Scalability by design
There are already nice algorithm initiatives in the Netherlands, but they are still incidental and often local, applicable in one hospital. The Expertise center is developing the algorithms in several hospitals simultaneously. External validation then takes place in other hospitals, where the models have not been trained and thus the data are new. Developing and validating in multiple hospitals has an immediate advantage: this setup is scalable. The premise is that all SAZ hospitals and also non-SAZ hospitals can use the algorithms. “On your own has no future, pay more attention to the testing phase instead of developing all kinds of things yourself,” is also the message of ‘data doctor’ Anne de Hond, Team Digital Innovation LUMC, in Care Vision.
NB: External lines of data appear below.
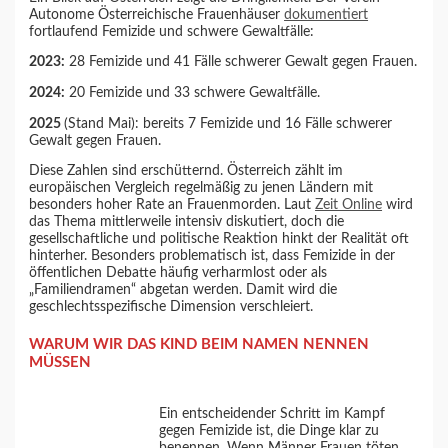
Autonome Österreichische Frauenhäuser
dokumentiert
fortlaufend Femizide und schwere Gewaltfälle:
2023:
28 Femizide und 41 Fälle schwerer Gewalt gegen Frauen.
2024:
20 Femizide und 33 schwere Gewaltfälle.
2025
(Stand Mai): bereits 7 Femizide und 16 Fälle schwerer
Gewalt gegen Frauen.
Diese Zahlen sind erschütternd. Österreich zählt im
europäischen Vergleich regelmäßig zu jenen Ländern mit
besonders hoher Rate an Frauenmorden. Laut
Zeit Online
wird
das Thema mittlerweile intensiv diskutiert, doch die
gesellschaftliche und politische Reaktion hinkt der Realität oft
hinterher. Besonders problematisch ist, dass Femizide in der
öffentlichen Debatte häufig verharmlost oder als
„Familiendramen“ abgetan werden. Damit wird die
geschlechtsspezifische Dimension verschleiert.
WARUM WIR DAS KIND BEIM NAMEN NENNEN
MÜSSEN
Ein entscheidender Schritt im Kampf
gegen Femizide ist, die Dinge klar zu
benennen. Wenn Männer Frauen töten,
AI should support healthcare professionals. Therefore, the Center of Expertise does not start with the product itself, but with the needs of the hospitals. In recent years, emergency departments and nursing wards in many hospitals have been under increasing pressure. The Center of Expertise for healthcare algorithms took this problem as a starting point in developing the first set of algorithms. These initial algorithms aim to support healthcare professionals in their work process to improve throughput with predictions of emergency department length of stay, of admission probability and of nursing unit length of stay.
No black box
A clinical trial is now underway at four hospitals. The goal is for the first group of algorithms to be CE marked by the end of this year and for hospitals to be able to take delivery of the first set of algorithms to apply in their own hospitals by early 2024. The Expertise center will therefore guide hospitals in implementing the software platform and using the algorithms. Hospital employees are supported in training so that they have a good understanding of the advantages and disadvantages of AI and algorithms. The data stays in the own hospital and the predictions are not a “black box”: healthcare professionals see which factors contribute to the prediction to what extent. This approach of the Center of Expertise will soon be widely applicable in all hospitals and integrated into the electronic patient record.
Chief Medical Information Officer Arjan Bulsink from SKB Winterswijk hospital, one of the participating hospitals in the study, explains why they are participating: “We see that the use of data in healthcare is becoming increasingly important. Also for general hospitals like the SKB this offers many opportunities. There is still a lot to learn and develop in this area. Now we can join this development step by step, because we are doing this together with the Center of Expertise. This way we are not dependent on large commercial (expensive) parties. By doing this in the SAZ context, tools that use data and artificial intelligence will soon be accessible to all hospitals. That is why I am very happy that we are participating in this.”
Power of collaboration
Behind the Center of Expertise is the driving force of 28 hospitals, united in the SAZ, Cooperating General Hospitals, and a compact team of developers and AI experts. They combine their knowledge and ambitions to create prediction models with appropriate software and sufficient data, in co-creation with healthcare professionals: ‘for and by healthcare’. Earlier, SAZ initiated BeterDichtbij, a digital communication service between healthcare provider and patient, which is now in wide use at 48 Dutch hospitals, in this way.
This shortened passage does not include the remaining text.